»»
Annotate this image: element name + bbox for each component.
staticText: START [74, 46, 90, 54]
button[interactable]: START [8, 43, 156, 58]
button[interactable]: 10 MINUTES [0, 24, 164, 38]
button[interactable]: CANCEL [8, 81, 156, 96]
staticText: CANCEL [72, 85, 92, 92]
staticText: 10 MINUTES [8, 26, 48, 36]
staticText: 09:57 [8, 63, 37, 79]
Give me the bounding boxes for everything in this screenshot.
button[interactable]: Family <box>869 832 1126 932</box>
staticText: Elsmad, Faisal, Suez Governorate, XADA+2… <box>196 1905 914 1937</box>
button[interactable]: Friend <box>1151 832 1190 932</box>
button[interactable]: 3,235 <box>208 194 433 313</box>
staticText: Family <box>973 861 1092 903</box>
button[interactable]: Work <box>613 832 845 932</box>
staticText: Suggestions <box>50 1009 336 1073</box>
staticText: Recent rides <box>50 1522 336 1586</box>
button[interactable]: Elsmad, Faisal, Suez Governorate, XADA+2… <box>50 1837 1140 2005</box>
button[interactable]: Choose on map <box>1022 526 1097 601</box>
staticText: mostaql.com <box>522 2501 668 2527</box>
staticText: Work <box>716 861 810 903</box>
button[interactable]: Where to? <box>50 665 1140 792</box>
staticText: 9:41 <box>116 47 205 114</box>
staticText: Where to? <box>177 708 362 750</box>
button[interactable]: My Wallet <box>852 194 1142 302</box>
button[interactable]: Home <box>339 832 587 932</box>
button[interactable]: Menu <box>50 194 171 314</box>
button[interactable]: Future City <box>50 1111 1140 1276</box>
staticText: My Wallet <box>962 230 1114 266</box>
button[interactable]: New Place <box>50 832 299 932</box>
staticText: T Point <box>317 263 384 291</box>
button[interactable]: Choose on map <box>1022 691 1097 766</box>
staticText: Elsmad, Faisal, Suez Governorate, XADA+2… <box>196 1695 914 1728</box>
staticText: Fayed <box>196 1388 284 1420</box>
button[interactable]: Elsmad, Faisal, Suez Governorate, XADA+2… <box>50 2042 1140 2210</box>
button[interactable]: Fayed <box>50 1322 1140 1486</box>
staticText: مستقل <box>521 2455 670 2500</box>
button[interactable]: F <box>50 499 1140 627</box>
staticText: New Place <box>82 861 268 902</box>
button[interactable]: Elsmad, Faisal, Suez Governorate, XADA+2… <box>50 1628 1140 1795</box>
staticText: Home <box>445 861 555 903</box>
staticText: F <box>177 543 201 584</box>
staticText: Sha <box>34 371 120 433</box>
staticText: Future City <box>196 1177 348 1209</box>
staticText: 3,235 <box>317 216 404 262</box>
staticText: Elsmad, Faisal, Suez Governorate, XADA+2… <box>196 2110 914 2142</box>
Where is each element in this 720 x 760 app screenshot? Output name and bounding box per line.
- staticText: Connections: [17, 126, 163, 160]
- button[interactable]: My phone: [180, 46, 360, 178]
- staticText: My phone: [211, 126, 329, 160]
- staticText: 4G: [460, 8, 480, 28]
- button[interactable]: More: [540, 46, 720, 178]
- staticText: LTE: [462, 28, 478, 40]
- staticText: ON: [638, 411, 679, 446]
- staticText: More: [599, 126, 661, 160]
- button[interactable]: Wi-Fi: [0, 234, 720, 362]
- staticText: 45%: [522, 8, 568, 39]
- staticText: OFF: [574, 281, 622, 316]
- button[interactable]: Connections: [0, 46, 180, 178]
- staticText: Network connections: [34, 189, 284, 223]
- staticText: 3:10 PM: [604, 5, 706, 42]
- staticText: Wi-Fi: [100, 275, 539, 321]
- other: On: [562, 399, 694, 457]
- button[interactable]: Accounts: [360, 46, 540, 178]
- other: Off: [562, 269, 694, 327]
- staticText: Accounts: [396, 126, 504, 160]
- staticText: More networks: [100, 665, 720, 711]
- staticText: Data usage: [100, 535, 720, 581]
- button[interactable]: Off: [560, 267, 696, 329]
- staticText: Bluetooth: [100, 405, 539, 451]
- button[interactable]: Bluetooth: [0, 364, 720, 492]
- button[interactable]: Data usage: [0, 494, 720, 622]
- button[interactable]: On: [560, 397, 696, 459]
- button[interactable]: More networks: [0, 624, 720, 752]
««
A single number is required: the count of lines in the records that include the string "other".

§ THE COMPLETED TASK:
2